━━ Study material ━━

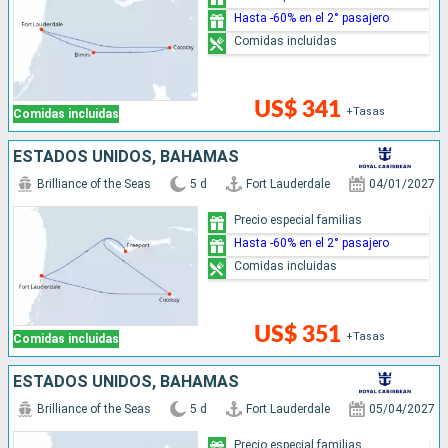
Hasta -60% en el 2° pasajero
Comidas incluidas
US$ 341
+Tasas
Comidas incluidas
ESTADOS UNIDOS, BAHAMAS
Brilliance of the Seas
5 d
Fort Lauderdale
04/01/2027
Precio especial familias
Hasta -60% en el 2° pasajero
Comidas incluidas
US$ 351
+Tasas
Comidas incluidas
ESTADOS UNIDOS, BAHAMAS
Brilliance of the Seas
5 d
Fort Lauderdale
05/04/2027
Precio especial familias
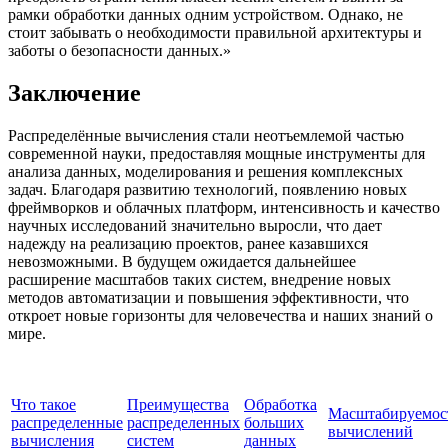
рамки обработки данных одним устройством. Однако, не
стоит забывать о необходимости правильной архитектуры и
заботы о безопасности данных.»
Заключение
Распределённые вычисления стали неотъемлемой частью
современной науки, предоставляя мощные инструменты для
анализа данных, моделирования и решения комплексных
задач. Благодаря развитию технологий, появлению новых
фреймворков и облачных платформ, интенсивность и качество
научных исследований значительно выросли, что дает
надежду на реализацию проектов, ранее казавшихся
невозможными. В будущем ожидается дальнейшее
расширение масштабов таких систем, внедрение новых
методов автоматизации и повышения эффективности, что
откроет новые горизонты для человечества и наших знаний о
мире.
Что такое
Преимущества
Обработка
Масштабируемос
распределенные
распределенных
больших
вычислений
вычисления
систем
данных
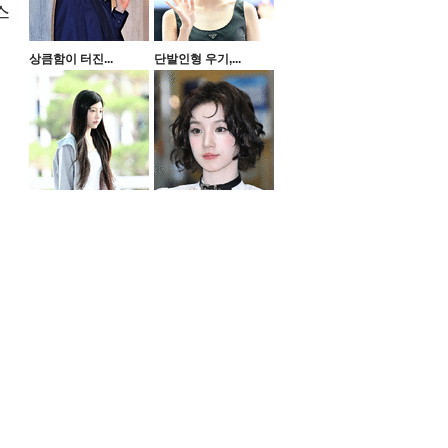
스
상큼함이 터진...
단발인형 우기,...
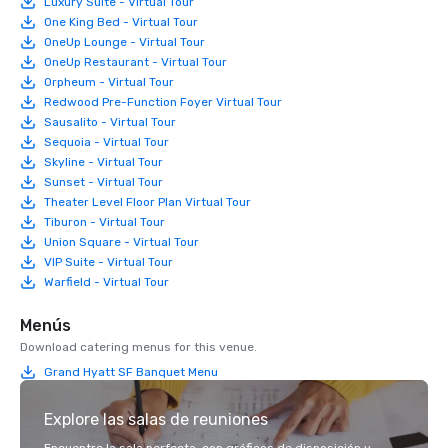
Luxury Suite - Virtual Tour
One King Bed - Virtual Tour
OneUp Lounge - Virtual Tour
OneUp Restaurant - Virtual Tour
Orpheum - Virtual Tour
Redwood Pre-Function Foyer Virtual Tour
Sausalito - Virtual Tour
Sequoia - Virtual Tour
Skyline - Virtual Tour
Sunset - Virtual Tour
Theater Level Floor Plan Virtual Tour
Tiburon - Virtual Tour
Union Square - Virtual Tour
VIP Suite - Virtual Tour
Warfield - Virtual Tour
Menús
Download catering menus for this venue.
Grand Hyatt SF Banquet Menu
Explore las salas de reuniones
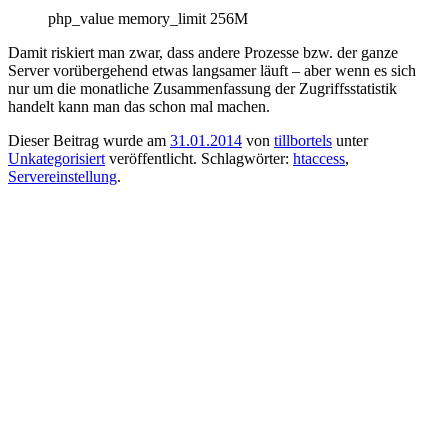
php_value memory_limit 256M
Damit riskiert man zwar, dass andere Prozesse bzw. der ganze
Server vorübergehend etwas langsamer läuft – aber wenn es sich
nur um die monatliche Zusammenfassung der Zugriffsstatistik
handelt kann man das schon mal machen.
Dieser Beitrag wurde am
31.01.2014
von
tillbortels
unter
Unkategorisiert
veröffentlicht. Schlagwörter:
htaccess
,
Servereinstellung
.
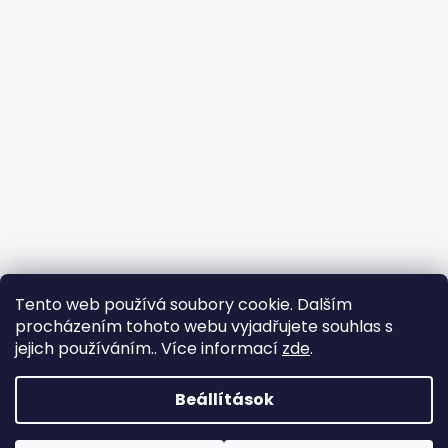
Tento web používá soubory cookie. Dalším
procházením tohoto webu vyjadřujete souhlas s
jejich používáním.. Více informací
zde
.
Beállítások
Shoptet készítette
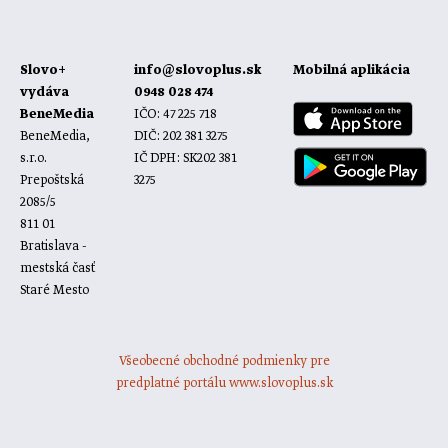
Slovo+
info@slovoplus.sk
Mobilná aplikácia
vydáva
0948 028 474
BeneMedia
IČO: 47 225 718
BeneMedia,
DIČ: 202 381 3275
s.r.o.
IČ DPH: SK202 381
Prepoštská
3275
2085/5
811 01
Bratislava -
mestská časť
Staré Mesto
Všeobecné obchodné podmienky pre
predplatné portálu www.slovoplus.sk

━━━

[Exercise details]:
The lines from the start of the records above through the line that holds "задач. Благодаря развитию" are to be copied exactly, both ends included, and no pictures are to be copied.

[Result for this exercise]:
Hasta -60% en el 2° pasajero
Comidas incluidas
US$ 341
+Tasas
Comidas incluidas
ESTADOS UNIDOS, BAHAMAS
Brilliance of the Seas
5 d
Fort Lauderdale
04/01/2027
Precio especial familias
Hasta -60% en el 2° pasajero
Comidas incluidas
US$ 351
+Tasas
Comidas incluidas
ESTADOS UNIDOS, BAHAMAS
Brilliance of the Seas
5 d
Fort Lauderdale
05/04/2027
Precio especial familias
рамки обработки данных одним устройством. Однако, не
стоит забывать о необходимости правильной архитектуры и
заботы о безопасности данных.»
Заключение
Распределённые вычисления стали неотъемлемой частью
современной науки, предоставляя мощные инструменты для
анализа данных, моделирования и решения комплексных
задач. Благодаря развитию технологий, появлению новых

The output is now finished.